B.A, 1993, Wesleyan University
M.A., 1996, George Washington School of Political Management
J.D., 2001, University of Pennsylvania Law School
Lucius T. Outlaw III is an associate professor of law at Howard University School of Law. In addition to teaching criminal law and justice courses, Professor Outlaw is the supervising attorney of the law school’s Criminal Justice Clinic, where students represent indigent clients charged with misdemeanor offenses in D.C. Superior Court.
Directly prior to joining the law school, Professor Outlaw was an Assistant Federal Public Defender with the Federal Public Defender’s Office of Maryland for eight years.

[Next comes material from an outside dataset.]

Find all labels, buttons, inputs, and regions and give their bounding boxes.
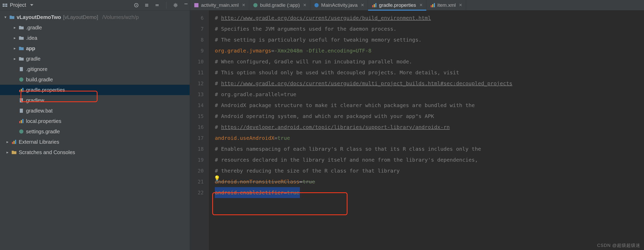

As an AFPD, Professor Outlaw represented indigent clients charged with a variety of federal criminal offenses, especially fraud, political corruption, violent, firearm, and drug offenses. In 2013, Professor Outlaw was detailed to the United States Senate for one year to serve as counsel in the Judiciary Committee office of Senator Richard Durbin (D-Illinois). For the last two years of his tenure at the federal defender’s office, Professor Outlaw served as Senior Litigation Counsel. In that role, Professor Outlaw assisted with the management of the office’s staff, caseload, recruitment and hiring, attorney training, and policy setting and implementation.
Professor Outlaw started his legal career as an associate with Williams & Connolly LLP in Washington, D.C. (2001-2004) and then with Mayer Brown LLP’s Washington, D.C. office (2004-2010). At Mayer Brown, Professor Outlaw was promoted to partner in 2009.
Professor Outlaw is a graduate of Wesleyan University (B.A.), the George Washington School of Political Management (M.A.), and the University of Pennsylvania Law School (J.D.).
The Line That I Did Not Know I Had: Why I Would Not Represent a January 6th Defendant As A Public Defender," Berkeley Journal of Criminal Law, (forthcoming January 2023)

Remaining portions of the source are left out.